The Fe3+/ΣFe ratio of 104 MORB glasses from the Pacific, the Atlantic, the Indian, and the Red Sea spreading centers have been determined using wet chemical Fe2+ analyses and electron microprobe FeOtotal measurements. The data provide a new estimate for the MORB oxygen fugacity (fO2) of 0.41 ± 0.43 (1sigma, N = 100) log units below the fayalite-magnetite-quartz buffer (FMQ), equivalent to a Fe3+/ΣFe = 0.12 ± 0.02 (1sigma, N = 104). This new fO2 estimate is 0.8 log units more oxidized than the average fO2 proposed by Christie et al. (1986) (FMQ-1.20 ± 0.44; Fe3+/ΣFe = 0.07 ± 0.01; N = 87). This slight difference may be related in part to the 3.5% underestimation of the Fe2+ concentration determined by Christie et al. (1986) compared with this study. MORB oxygen fugacity does not display any significant difference between the three main oceanic domains, or between enriched and depleted MORB. Yet, the iron red-ox state ratio shows a broad increase during fractional crystallization. Detailed study of magmatic suites highlights the lack of systematic Fe3+/ΣFe ratio fractionation during differentiation. Despite the large variations of inferred partial melting degrees (from 5 to 20%), the present data set does not provide any evidence of Fe3+/ΣFe relationships with partial melting proxies such as Na8.0.
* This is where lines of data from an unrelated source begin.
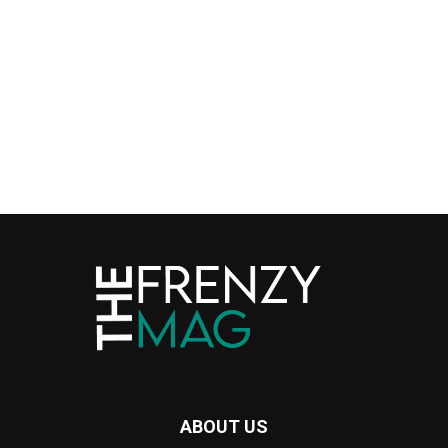
ABOUT US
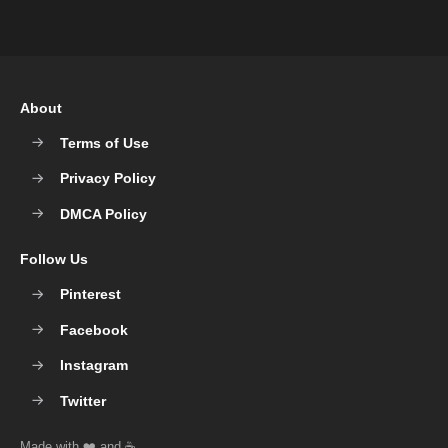
About
Terms of Use
Privacy Policy
DMCA Policy
Follow Us
Pinterest
Facebook
Instagram
Twitter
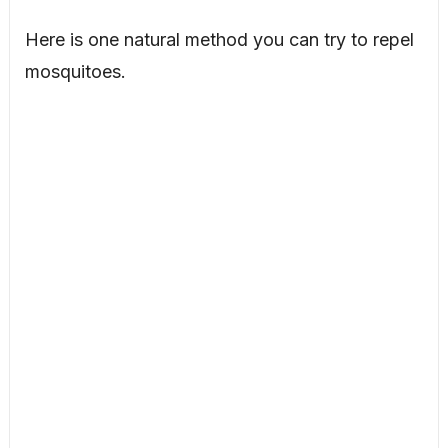
Here is one natural method you can try to repel
mosquitoes.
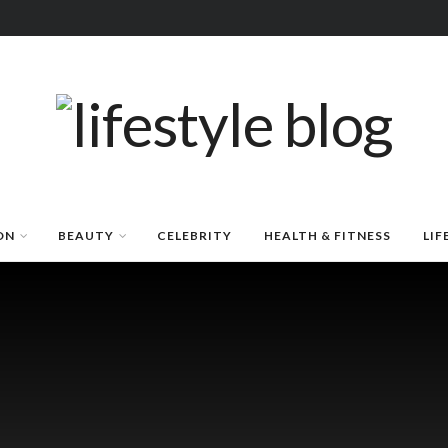
ON
BEAUTY
CELEBRITY
HEALTH & FITNESS
LIF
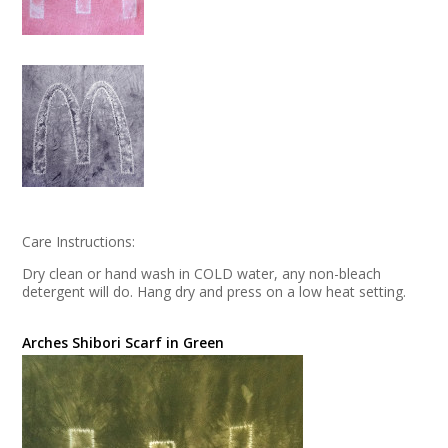
Care Instructions:
Dry clean or hand wash in COLD water, any non-bleach
detergent will do. Hang dry and press on a low heat setting.
Arches Shibori Scarf in Green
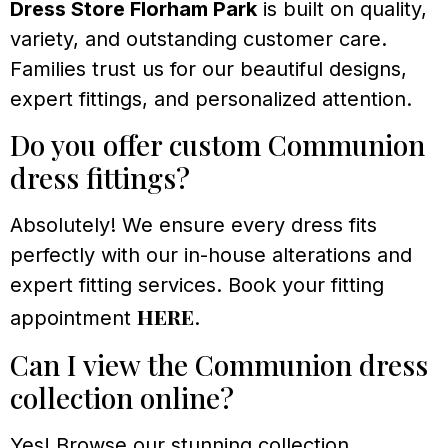
Dress Store Florham Park
is built on quality,
variety, and outstanding customer care.
Families trust us for our beautiful designs,
expert fittings, and personalized attention.
Do you offer custom Communion
dress fittings?
Absolutely! We ensure every dress fits
perfectly with our in-house alterations and
expert fitting services. Book your fitting
here
appointment
.
Can I view the Communion dress
collection online?
Yes! Browse our stunning collection,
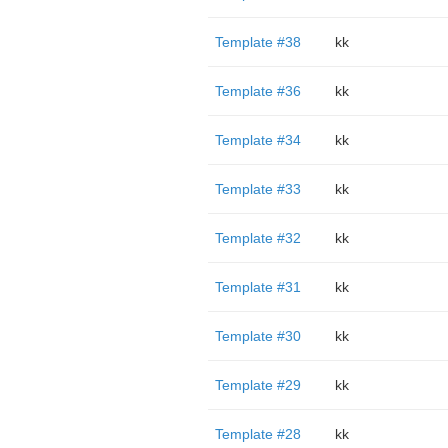
Template #38
kk
Template #36
kk
Template #34
kk
Template #33
kk
Template #32
kk
Template #31
kk
Template #30
kk
Template #29
kk
Template #28
kk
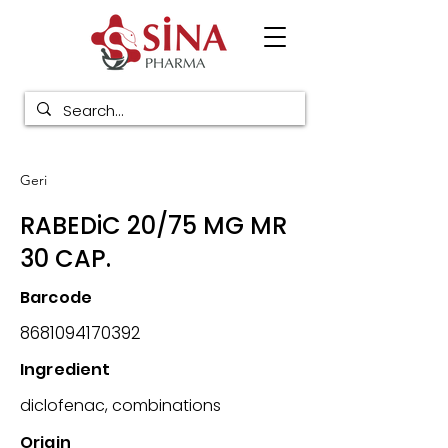
Geri
RABEDiC 20/75 MG MR
30 CAP.
Barcode
8681094170392
Ingredient
diclofenac, combinations
Origin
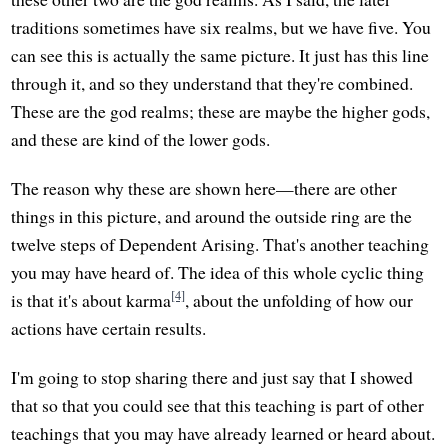
traditions sometimes have six realms, but we have five. You
can see this is actually the same picture. It just has this line
through it, and so they understand that they're combined.
These are the god realms; these are maybe the higher gods,
and these are kind of the lower gods.
The reason why these are shown here—there are other
things in this picture, and around the outside ring are the
twelve steps of Dependent Arising. That's another teaching
you may have heard of. The idea of this whole cyclic thing
[4]
is that it's about karma
, about the unfolding of how our
actions have certain results.
I'm going to stop sharing there and just say that I showed
that so that you could see that this teaching is part of other
teachings that you may have already learned or heard about.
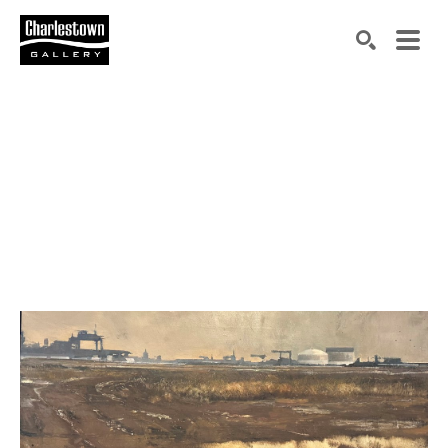
Search by keyword, artist name, artwork title or exh
SEARCH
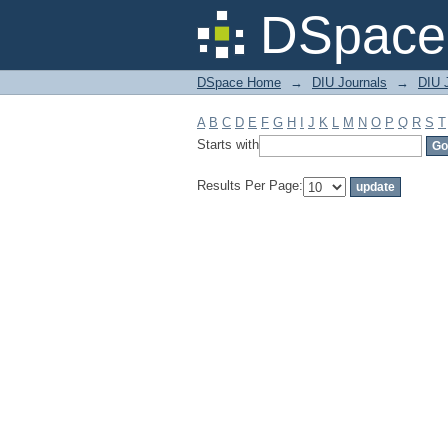
Filter by: Subject
DSpace 
DSpace Home
→
DIU Journals
→
DIU J
A
B
C
D
E
F
G
H
I
J
K
L
M
N
O
P
Q
R
S
T
Starts with
Results Per Page:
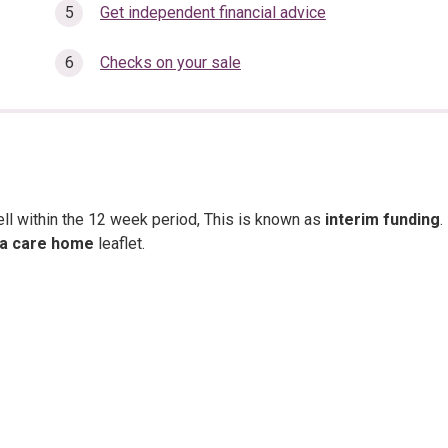
here:
Get independent financial advice
Checks on your sale
ell within the 12 week period, This is known as
interim funding
.
 a care home
leaflet.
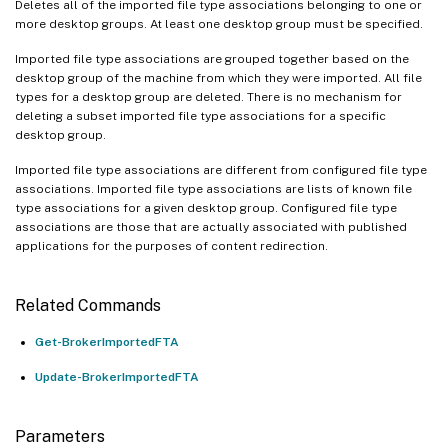
Deletes all of the imported file type associations belonging to one or
more desktop groups. At least one desktop group must be specified.
Imported file type associations are grouped together based on the
desktop group of the machine from which they were imported. All file
types for a desktop group are deleted. There is no mechanism for
deleting a subset imported file type associations for a specific
desktop group.
Imported file type associations are different from configured file type
associations. Imported file type associations are lists of known file
type associations for a given desktop group. Configured file type
associations are those that are actually associated with published
applications for the purposes of content redirection.
Related Commands
Get-BrokerImportedFTA
Update-BrokerImportedFTA
Parameters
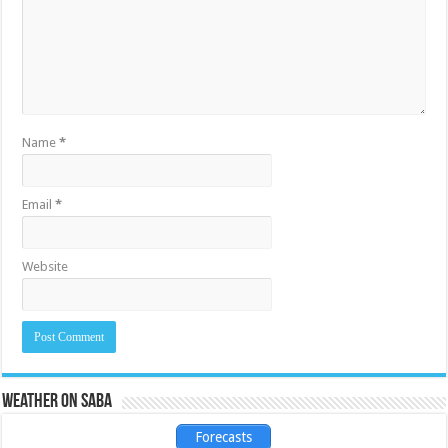
Name
*
Email
*
Website
Weather on Saba
Forecasts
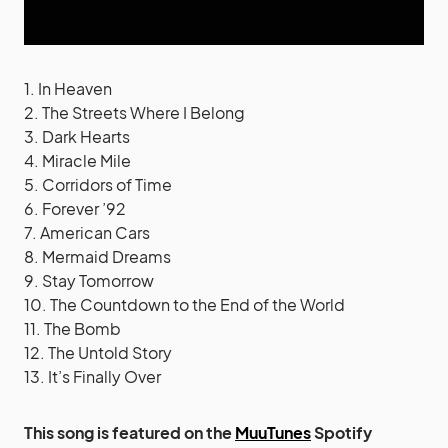
1. In Heaven
2. The Streets Where I Belong
3. Dark Hearts
4. Miracle Mile
5. Corridors of Time
6. Forever ’92
7. American Cars
8. Mermaid Dreams
9. Stay Tomorrow
10. The Countdown to the End of the World
11. The Bomb
12. The Untold Story
13. It’s Finally Over
This song is featured on the
MuuTunes
Spotify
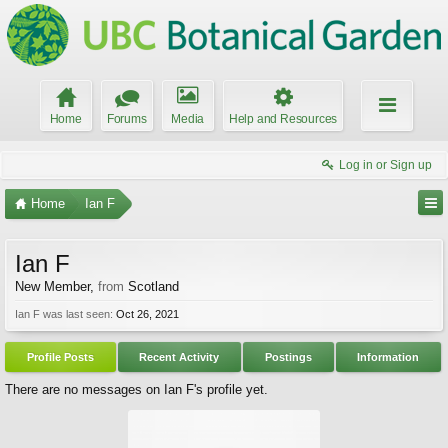
Home
Forums
Media
Help and Resources
Log in or Sign up
Home
Ian F
Ian F
New Member
,
from
Scotland
Ian F was last seen:
Oct 26, 2021
Profile Posts
Recent Activity
Postings
Information
There are no messages on Ian F's profile yet.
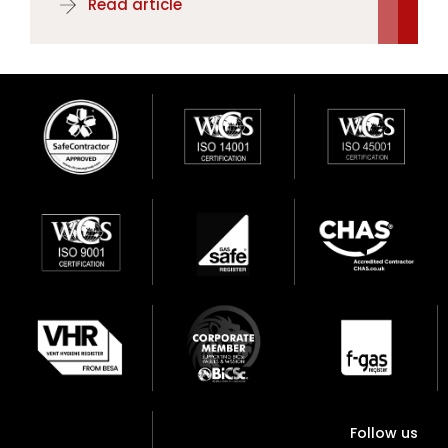
Read article
Follow us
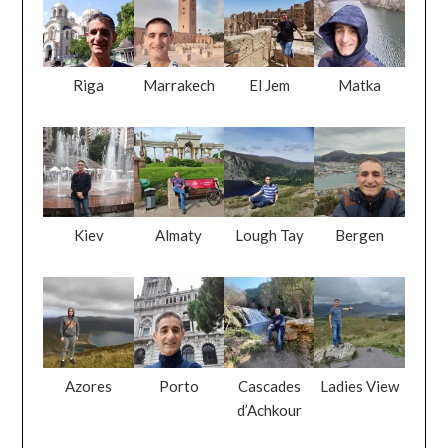
Riga
Marrakech
El Jem
Matka
Kiev
Almaty
Lough Tay
Bergen
Azores
Porto
Cascades
Ladies View
d’Achkour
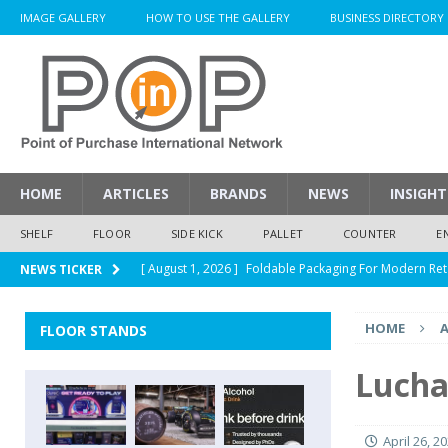
IMAGE GALLERY
HOW TO USE THE GALLERY
BUSINESS DIRECTORY
HOME
ARTICLES
BRANDS
NEWS
INSIGHT
SHELF
FLOOR
SIDE KICK
PALLET
COUNTER
E
[ August 1, 2026 ]
Foldable Packaging For Modern Ret
NEWS TICKER
[ August 1, 2026 ]
When Packaging Makes The Right I
HOME
A
FLOOR STANDS
[ August 1, 2026 ]
Glenfiddich Limited-Edition Floor D
[ July 30, 2026 ]
How Much Does a Custom Corrugated
Lucha 
[ August 1, 2026 ]
Durex Displays Helps You Get Read
April 26, 2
Based on the Fe3+ systematics during partial melting, it is suggested that the oxidation state of MORB reflects a “buffered mantle melting process” resulting in the apparent compatible behavior of Fe3+ during partial melting, and in the relatively constant Fe3+/ΣFe ratio irrespective of the extent of melting. This result implies that partial melting processes may be open relative to oxygen. We propose a model where the Fe3+/ΣFe ratio in the melt is buffered during partial melting. The MORB Fe2O3 systematics can be accounted for by using a fO2 of FMQ-1 that is equivalent to the average fO2 reported for abyssal peridotites.